Rock County has lots of new real estate development underway, steady unemployment and rising sales tax collections, according to the Rock Ready Index third quarter report.
“Things are continually moving in the right direction in terms of area economic indicators,” said Rock County Development Manager James Otterstein.
Otterstein said Rock County unemployment is steady at 3.5%, lower than the national rate of 3.7% and a bit higher than the state rate of 3.1%.
Health care and logistics-related openings represented more than 40% of the job postings during the quarter, Otterstein said.
Home prices continued to increase. New benchmark averages were set during the quarter for median ($174,653) and average sale ($187,220) prices. The average sale price gain was about 3% above the previous quarter and nearly 8% more than a year ago. When compared to the same time frame in 2017, the third-quarter average sale price was approximately 18% higher.
Otterstein said higher prices are better for sellers, but he noted it can be challenging for people with limited income to find affordable housing. With a housing shortage, people often live in other areas and commute into the county.
More housing is becoming available.
With nearly 200 permits for new single-family construction and various multi-family projects announced, he said the area’s housing inventory is slowly being restocked.
Apartment developments in Beloit, Janesville and Milton are slated to add approximately 700 units by 2024. In Beloit, a 70-unit apartment development is planned on the site of the former Kerry building on West Grand Avenue, and in downtown Janesville a 93-unit apartment development called River Flats is planned.

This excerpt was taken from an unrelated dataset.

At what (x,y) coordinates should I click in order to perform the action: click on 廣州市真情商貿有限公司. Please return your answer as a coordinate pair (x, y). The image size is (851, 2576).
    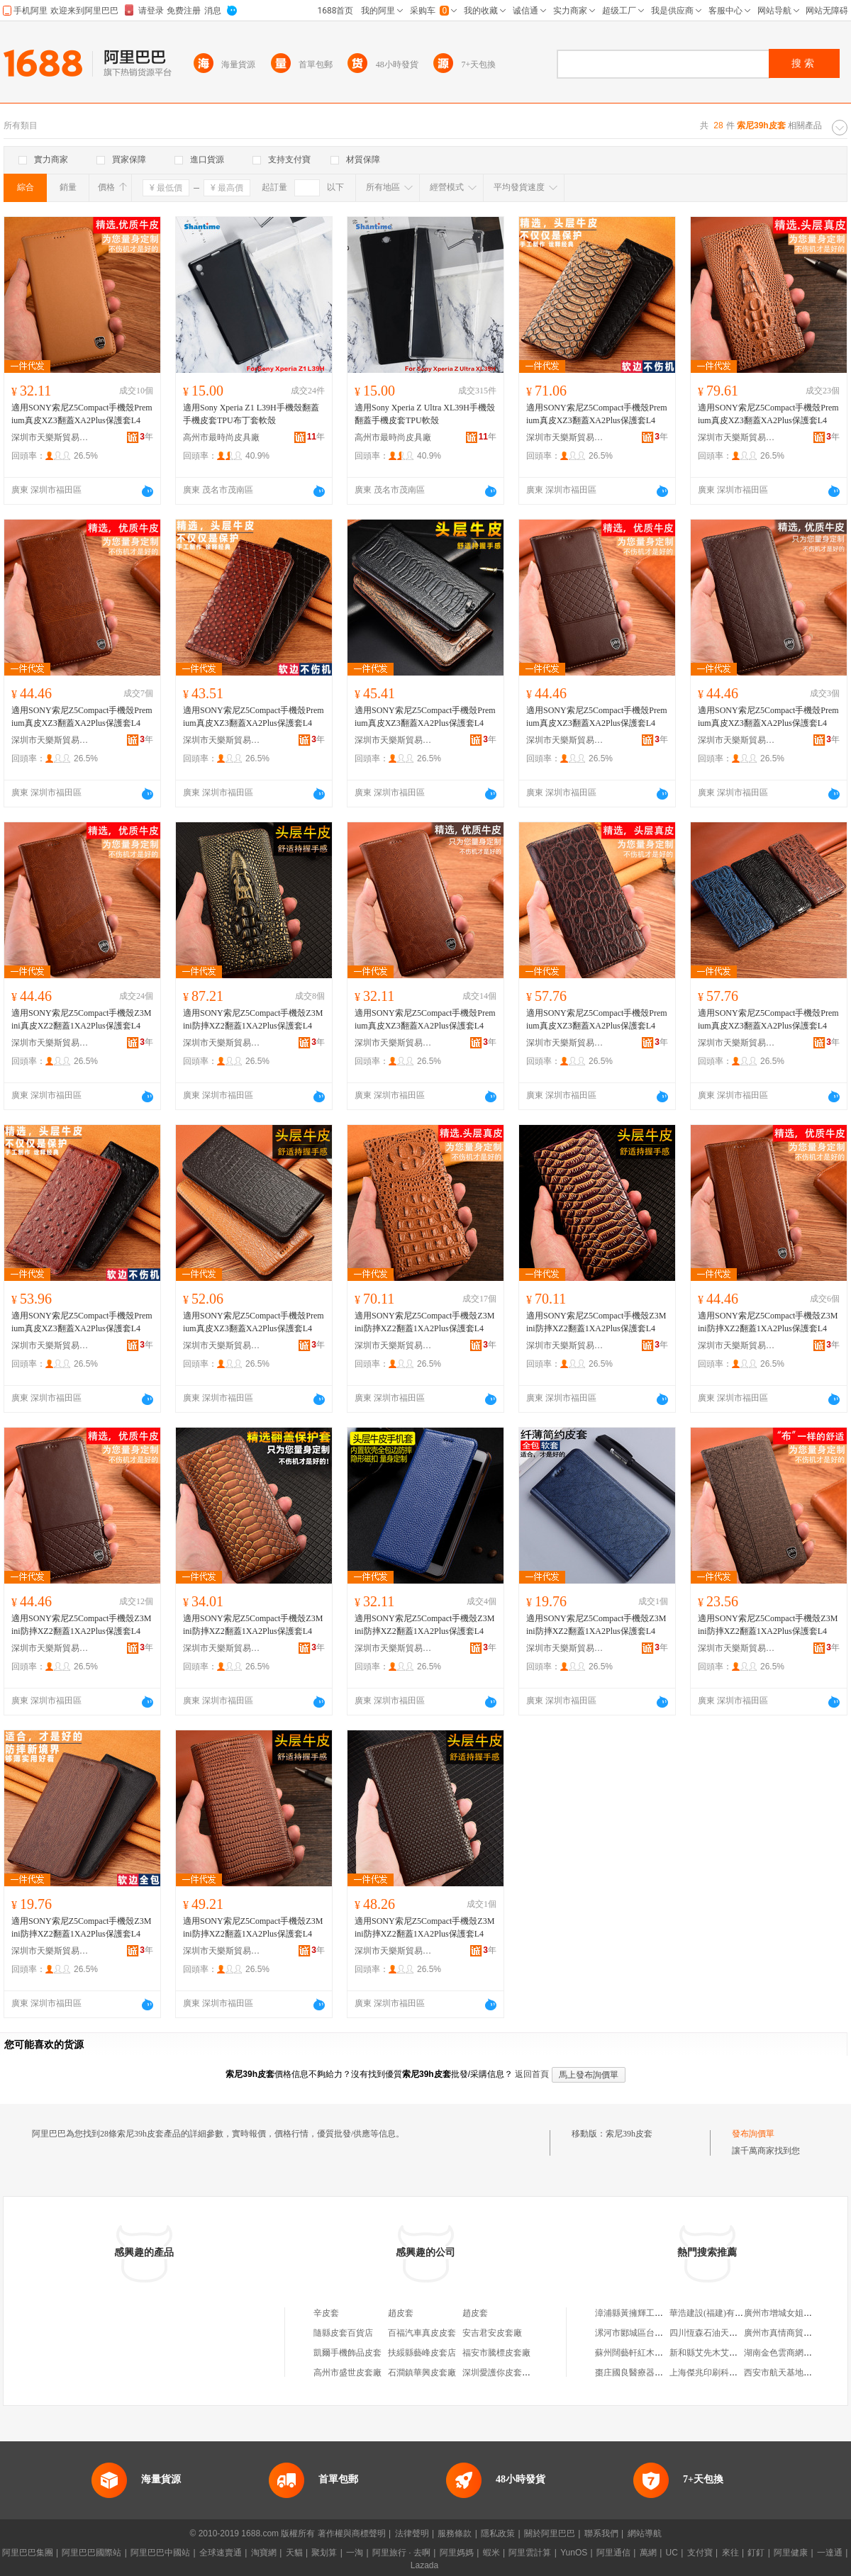
    Looking at the image, I should click on (791, 2333).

“That is welcome news for not only employers trying to find housing when recruiting but also for others in our community who are looking to scale down or adjust their current housing situation,” Otterstein said. “The housing supply is starting to build back the inventory depleted over the past six to 10 years.”
Sales tax collections continue to rise, which Otterstein called an important economic indicator.
“If folks are feeling confident with personal income, invariably they will spend more locally,” Otterstein said.
The previous sales tax high was $10.39 million in 2008. It took until 2013 for that number to be exceeded at $10.66 million. Every year since, those numbers have continued to rise.
“This year, even with a full quarter remaining, Rock County will be pushing close to $15 million in sales tax collections by the end of the year. It would be a record for the county,” Otterstein said.